**YOUR ASSIGNMENT**
Search the listing for the word "Overdue" and copy every line where it turns up.

^^^^

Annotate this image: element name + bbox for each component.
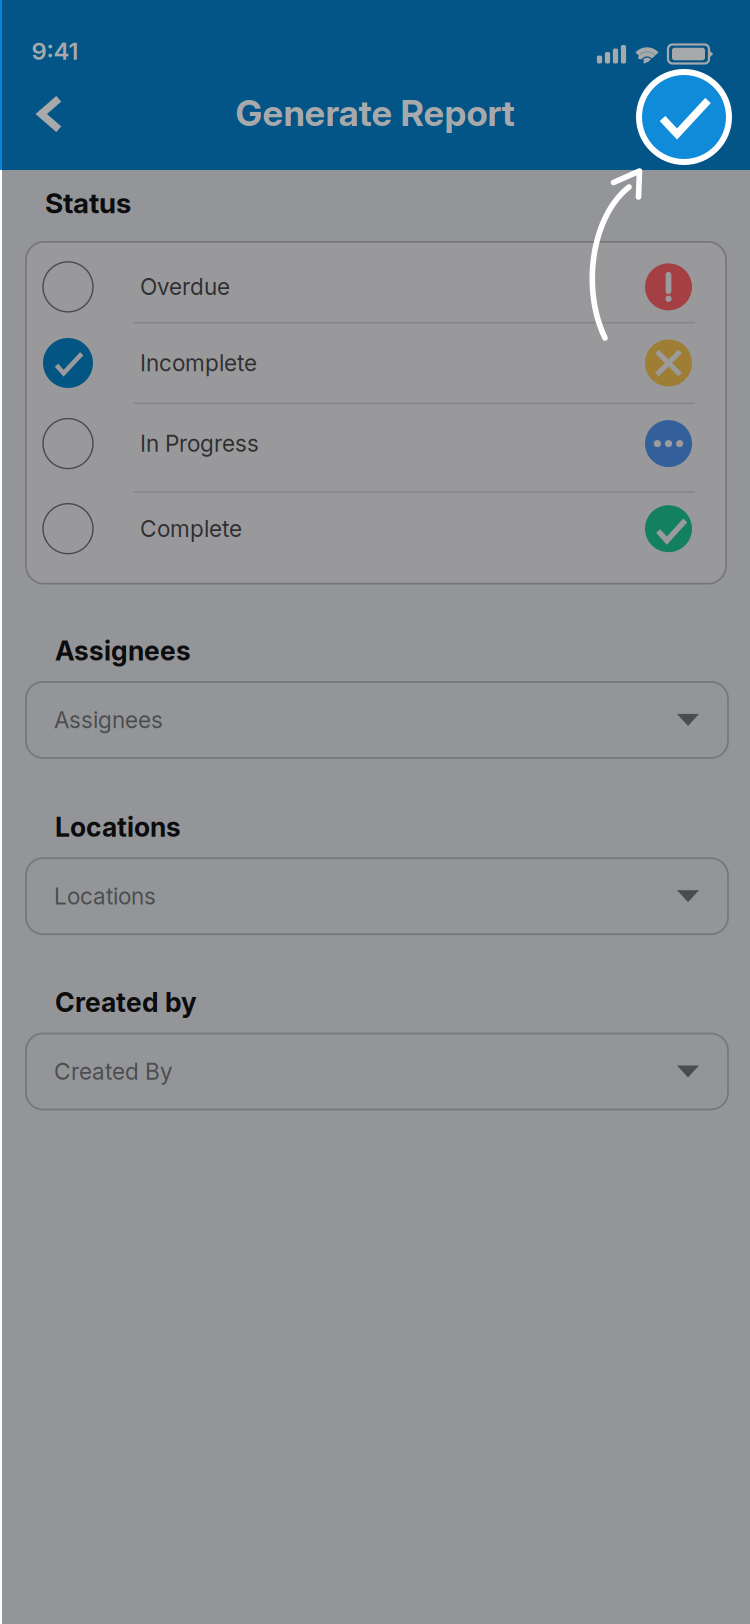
button[interactable]: Done [636, 69, 732, 165]
staticText: Assignees [55, 635, 191, 667]
staticText: Complete [140, 515, 242, 542]
staticText: 9:41 [32, 36, 78, 66]
button[interactable]: In Progress [26, 404, 726, 483]
button[interactable]: Back [15, 79, 85, 149]
button[interactable]: Complete [26, 493, 726, 565]
button[interactable]: Locations [26, 858, 728, 934]
staticText: Assignees [54, 706, 163, 734]
staticText: Locations [54, 882, 156, 910]
staticText: In Progress [140, 430, 259, 457]
staticText: Created by [55, 986, 197, 1018]
button[interactable]: Created By [26, 1034, 728, 1110]
staticText: Status [45, 186, 131, 220]
button[interactable]: Incomplete [26, 324, 726, 402]
staticText: Locations [55, 811, 181, 843]
staticText: Overdue [140, 273, 230, 301]
button[interactable]: Overdue [26, 252, 726, 322]
staticText: Generate Report [236, 91, 514, 135]
button[interactable]: Assignees [26, 682, 728, 758]
staticText: Created By [54, 1058, 173, 1085]
staticText: Incomplete [140, 349, 257, 377]
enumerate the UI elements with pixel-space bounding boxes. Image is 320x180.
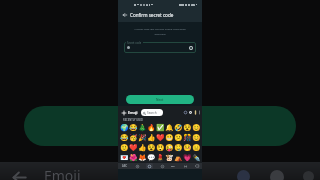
staticText: 😂 bbox=[120, 134, 129, 142]
staticText: 😑 bbox=[192, 144, 201, 152]
staticText: 💬 bbox=[147, 154, 156, 162]
button[interactable]: 🎄 bbox=[138, 123, 147, 133]
staticText: GIF bbox=[171, 165, 175, 168]
button[interactable]: ABC bbox=[122, 164, 128, 168]
button[interactable]: 💬 bbox=[147, 153, 156, 163]
button[interactable]: Symbols bbox=[182, 163, 188, 169]
staticText: 🔔 bbox=[165, 124, 174, 132]
button[interactable]: 😲 bbox=[156, 143, 165, 153]
staticText: 🌍 bbox=[120, 124, 129, 132]
staticText: 😬 bbox=[165, 134, 174, 142]
button[interactable]: Backspace bbox=[194, 163, 200, 169]
staticText: 🦊 bbox=[138, 154, 147, 162]
staticText: Secret code bbox=[127, 41, 142, 45]
button[interactable]: 👍 bbox=[138, 143, 147, 153]
button[interactable]: 🦊 bbox=[138, 153, 147, 163]
staticText: 😊 bbox=[192, 134, 201, 142]
button[interactable]: GIF bbox=[183, 110, 188, 115]
staticText: 🙂 bbox=[120, 144, 129, 152]
staticText: 🌺 bbox=[129, 154, 138, 162]
button[interactable]: 😵 bbox=[183, 123, 192, 133]
staticText: 🐮 bbox=[165, 154, 174, 162]
button[interactable]: 🌍 bbox=[119, 123, 129, 133]
button[interactable]: 😊 bbox=[192, 123, 201, 133]
button[interactable]: Add sticker bbox=[120, 109, 127, 116]
button[interactable]: More options bbox=[197, 110, 201, 114]
staticText: 😂 bbox=[129, 124, 138, 132]
staticText: 💄 bbox=[156, 154, 165, 162]
button[interactable]: ❤️ bbox=[156, 133, 165, 143]
button[interactable]: 😕 bbox=[174, 133, 183, 143]
button[interactable]: Microphone bbox=[193, 110, 197, 114]
staticText: 🤒 bbox=[183, 144, 192, 152]
staticText: 🤣 bbox=[174, 124, 183, 132]
staticText: Search bbox=[147, 111, 157, 115]
button[interactable]: 😂 bbox=[129, 123, 138, 133]
staticText: 😲 bbox=[156, 144, 165, 152]
button[interactable]: 🌺 bbox=[129, 153, 138, 163]
button[interactable]: 🥳 bbox=[129, 133, 138, 143]
button[interactable]: 😵 bbox=[147, 143, 156, 153]
staticText: 😊 bbox=[192, 124, 201, 132]
button[interactable]: 🙂 bbox=[119, 143, 129, 153]
staticText: RECENTLY USED bbox=[123, 118, 143, 122]
button[interactable]: Search bbox=[141, 109, 163, 116]
button[interactable]: 🎊 bbox=[183, 133, 192, 143]
button[interactable]: Back bbox=[120, 10, 129, 19]
button[interactable]: ✅ bbox=[156, 123, 165, 133]
staticText: 🥳 bbox=[129, 134, 138, 142]
button[interactable] bbox=[124, 42, 196, 53]
button[interactable]: ❤️ bbox=[129, 143, 138, 153]
button[interactable]: 💗 bbox=[183, 153, 192, 163]
staticText: 💗 bbox=[183, 154, 192, 162]
button[interactable]: 🐮 bbox=[165, 153, 174, 163]
staticText: 👍 bbox=[147, 134, 156, 142]
staticText: 🎊 bbox=[183, 134, 192, 142]
staticText: 🎉 bbox=[138, 134, 147, 142]
button[interactable]: Recently used bbox=[134, 163, 140, 169]
button[interactable]: Settings bbox=[188, 110, 193, 115]
staticText: 😕 bbox=[174, 134, 183, 142]
button[interactable]: Smileys bbox=[146, 163, 153, 169]
staticText: ❤️ bbox=[156, 134, 165, 142]
button[interactable]: 🔔 bbox=[165, 123, 174, 133]
staticText: 🔥 bbox=[147, 124, 156, 132]
staticText: A secret code lets you find locked chats… bbox=[134, 27, 186, 35]
button[interactable]: 👍 bbox=[147, 133, 156, 143]
staticText: 😵 bbox=[183, 124, 192, 132]
button[interactable]: 😜 bbox=[165, 143, 174, 153]
staticText: ⛺ bbox=[174, 154, 183, 162]
button[interactable]: 🤤 bbox=[174, 143, 183, 153]
button[interactable]: 🔥 bbox=[147, 123, 156, 133]
staticText: Next bbox=[156, 98, 164, 102]
button[interactable]: 😊 bbox=[192, 133, 201, 143]
button[interactable]: 😑 bbox=[192, 143, 201, 153]
staticText: 💌 bbox=[120, 154, 129, 162]
button[interactable]: GIF bbox=[170, 163, 176, 169]
staticText: 🤤 bbox=[174, 144, 183, 152]
button[interactable]: 🎉 bbox=[138, 133, 147, 143]
button[interactable]: 💌 bbox=[119, 153, 129, 163]
staticText: ABC bbox=[122, 164, 128, 168]
button[interactable]: 💄 bbox=[156, 153, 165, 163]
staticText: Confirm secret code bbox=[130, 12, 174, 18]
staticText: 😜 bbox=[165, 144, 174, 152]
staticText: 👍 bbox=[138, 144, 147, 152]
button[interactable]: Animals and nature bbox=[159, 163, 165, 169]
staticText: Emoji bbox=[128, 110, 138, 115]
button[interactable]: ✒️ bbox=[192, 153, 201, 163]
staticText: Emoji bbox=[44, 166, 81, 180]
button[interactable]: ⛺ bbox=[174, 153, 183, 163]
staticText: 🎄 bbox=[138, 124, 147, 132]
staticText: ✒️ bbox=[192, 154, 201, 162]
button[interactable]: 😬 bbox=[165, 133, 174, 143]
button[interactable]: Next bbox=[126, 95, 194, 104]
button[interactable]: 🤒 bbox=[183, 143, 192, 153]
button[interactable]: 🤣 bbox=[174, 123, 183, 133]
staticText: 😵 bbox=[147, 144, 156, 152]
staticText: ❤️ bbox=[129, 144, 138, 152]
button[interactable]: 😂 bbox=[119, 133, 129, 143]
staticText: ✅ bbox=[156, 124, 165, 132]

^^^^

**ANSWER AREA**
staticText: Overdue [140, 273, 230, 301]
button[interactable]: Overdue [26, 252, 726, 322]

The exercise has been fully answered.